Sorting through Heidegger's criticism of the idea of philosophical anthropology as well as his own suggestions of an existential anthropology and an ontic anthropology, Kessel trenchantly argues that Heidegger, far from rejecting a suitably understood psychology or anthropology, clearly recognized its potential. Crucial for this argument are, once again, the Zollikon Seminars where Heidegger speaks of an "ontic" anthropology, based upon the existential analysis of Dasein. Kessel is no doubt right to interpret Heidegger as endorsing the possibilities for psychology and anthropology, based upon rigorous existential or at least phenomenological analyses. However, the interpretation also reopens questions regarding the relation between the two tiers of Heidegger's analyses, already evident, not only in his early differentiation of ontic and ontological dimensions, but also in his insistence that the roots of the existential analysis are ultimately ontic (as he puts it in Section Five of Being and Time).

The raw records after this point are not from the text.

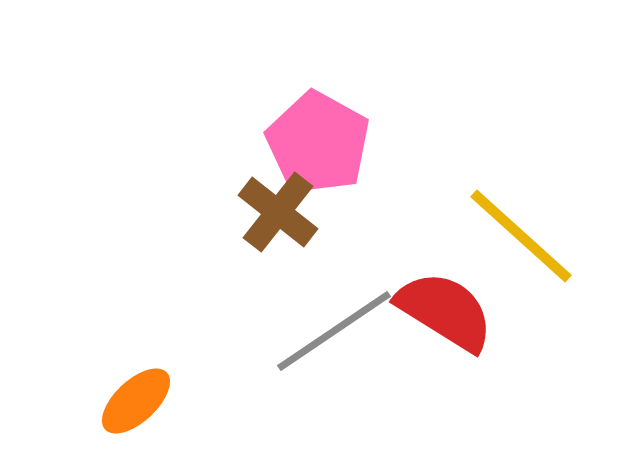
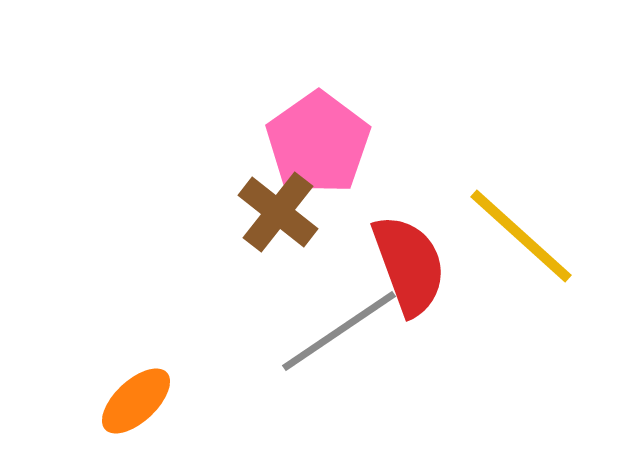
pink pentagon: rotated 8 degrees clockwise
red semicircle: moved 36 px left, 46 px up; rotated 38 degrees clockwise
gray line: moved 5 px right
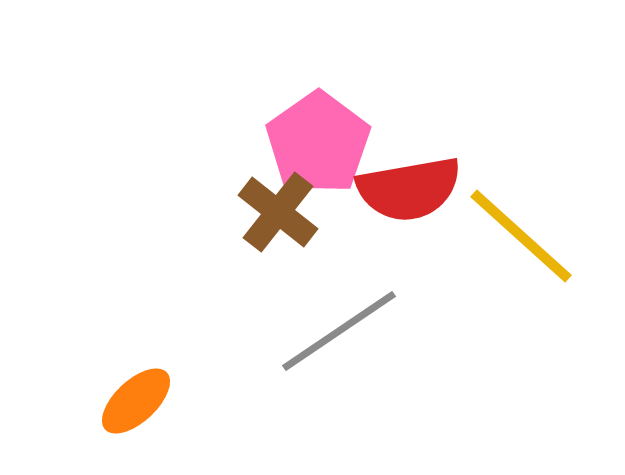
red semicircle: moved 76 px up; rotated 100 degrees clockwise
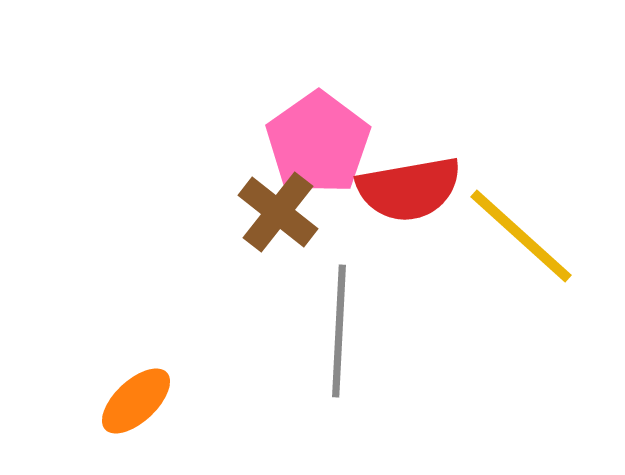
gray line: rotated 53 degrees counterclockwise
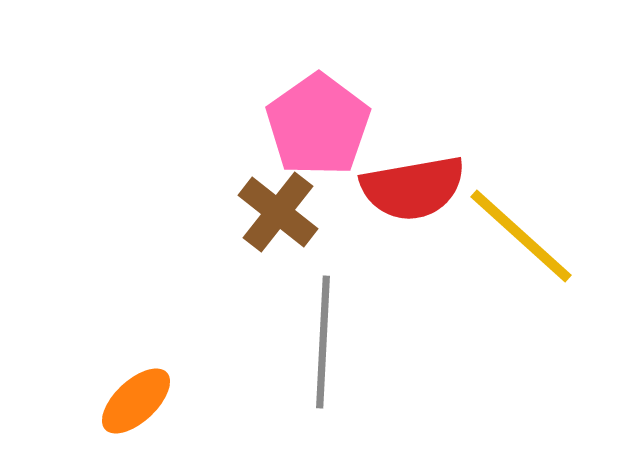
pink pentagon: moved 18 px up
red semicircle: moved 4 px right, 1 px up
gray line: moved 16 px left, 11 px down
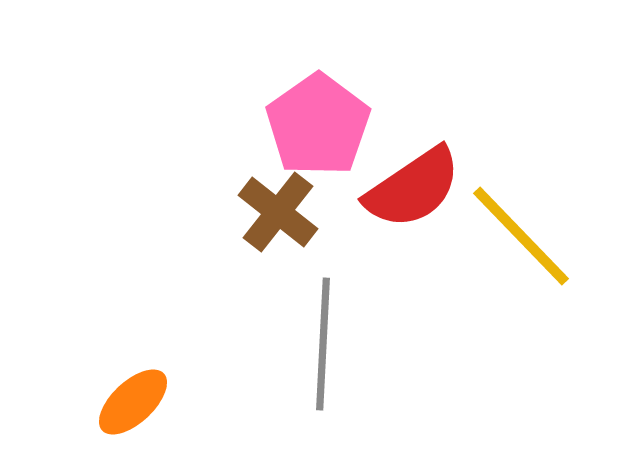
red semicircle: rotated 24 degrees counterclockwise
yellow line: rotated 4 degrees clockwise
gray line: moved 2 px down
orange ellipse: moved 3 px left, 1 px down
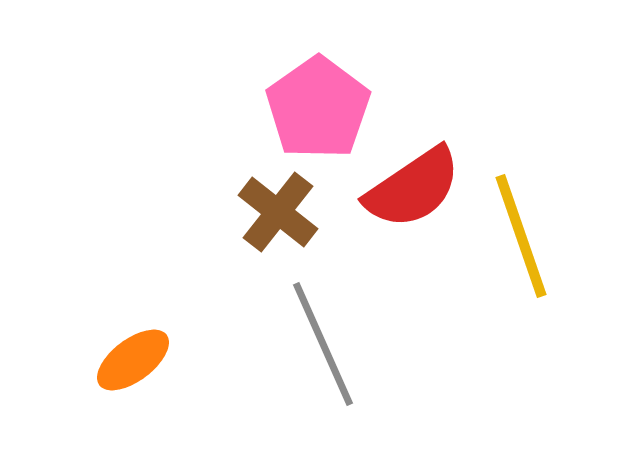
pink pentagon: moved 17 px up
yellow line: rotated 25 degrees clockwise
gray line: rotated 27 degrees counterclockwise
orange ellipse: moved 42 px up; rotated 6 degrees clockwise
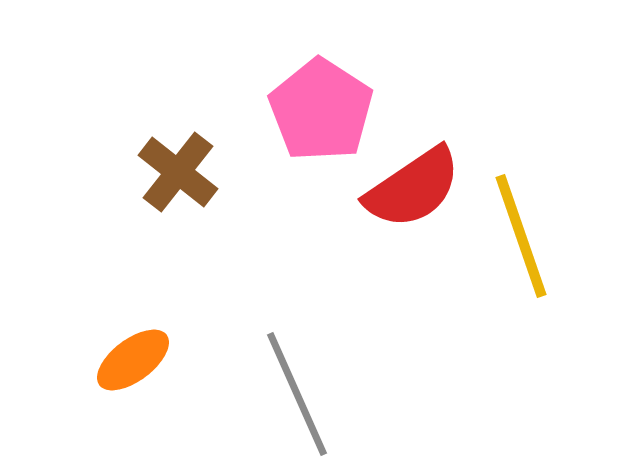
pink pentagon: moved 3 px right, 2 px down; rotated 4 degrees counterclockwise
brown cross: moved 100 px left, 40 px up
gray line: moved 26 px left, 50 px down
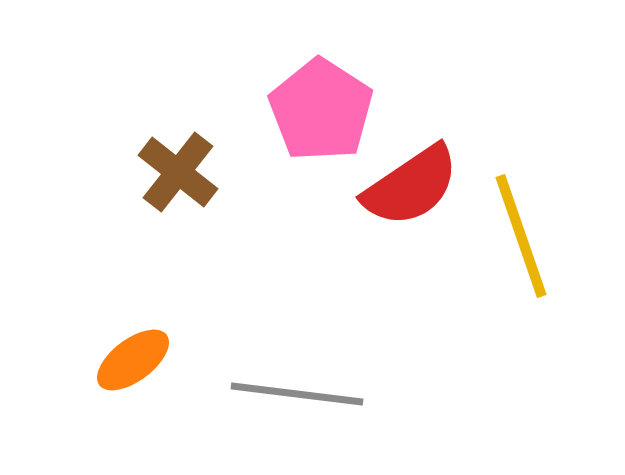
red semicircle: moved 2 px left, 2 px up
gray line: rotated 59 degrees counterclockwise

To his credit, Kessel is not oblivious to these questions. His book accordingly ends with some brief but pertinent, forward-looking considerations of the prospects and promise of phenomenological approaches to biology and anthropology, based upon Heidegger's existential analysis of Dasein. While Kessel sees every possibility of realizing a phenomenological anthropology (in keeping with Dasein) on the foundation of ontology, he insists that ontic determinations count in this process no less than do the ontological structures that present themselves on the basis of those determinations. Nor, he adds, is it permissible to posit the foundation as absolute. "Such research can be promising only if the ontic and ontological sides, as equal partners, are fruitful for one another in a reciprocal way. Hence, it cannot be a matter of subsuming everything under one posited existential" (p. 274). These considerations are a fitting end to an excellent study of a side of Heidegger's thinking that is too often neglected.